Dataset records:
□ □ □
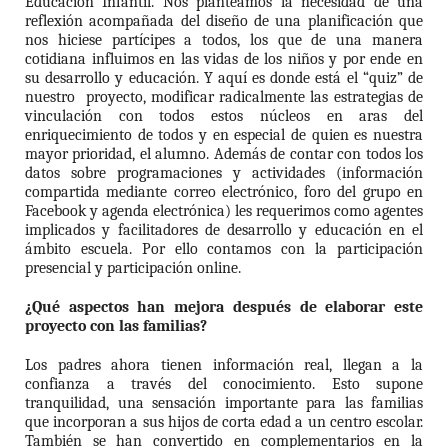
Educación Infantil. Nos planteamos la necesidad de una
reflexión acompañada del diseño de una planificación que
nos hiciese partícipes a todos, los que de una manera
cotidiana influimos en las vidas de los niños y por ende en
su desarrollo y educación.
Y aquí es donde está el “quiz” de
nuestro
proyecto, modificar radicalmente las estrategias de
vinculación con todos estos núcleos en aras del
enriquecimiento de todos y en especial de quien es nuestra
mayor prioridad, el alumno. Además de contar con todos los
datos sobre programaciones y actividades (información
compartida mediante correo electrónico, foro del grupo en
Facebook y agenda electrónica) les requerimos como agentes
implicados y facilitadores de desarrollo y educación en el
ámbito escuela. Por ello contamos con la participación
presencial y participación online.
¿Qué aspectos han mejora después de elaborar este
proyecto con las familias?
Los padres ahora tienen información real, llegan a la
confianza a través del conocimiento. Esto supone
tranquilidad, una sensación importante para las familias
que incorporan a sus hijos de corta edad a un centro escolar.
También se han convertido en complementarios en la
□ □ □
Problem to work on — Look above for the line containing "de elaborar este", then transcribe it and all lines after it through the last, exactly and with nothing else.

Solution —
¿Qué aspectos han mejora después de elaborar este
proyecto con las familias?
Los padres ahora tienen información real, llegan a la
confianza a través del conocimiento. Esto supone
tranquilidad, una sensación importante para las familias
que incorporan a sus hijos de corta edad a un centro escolar.
También se han convertido en complementarios en la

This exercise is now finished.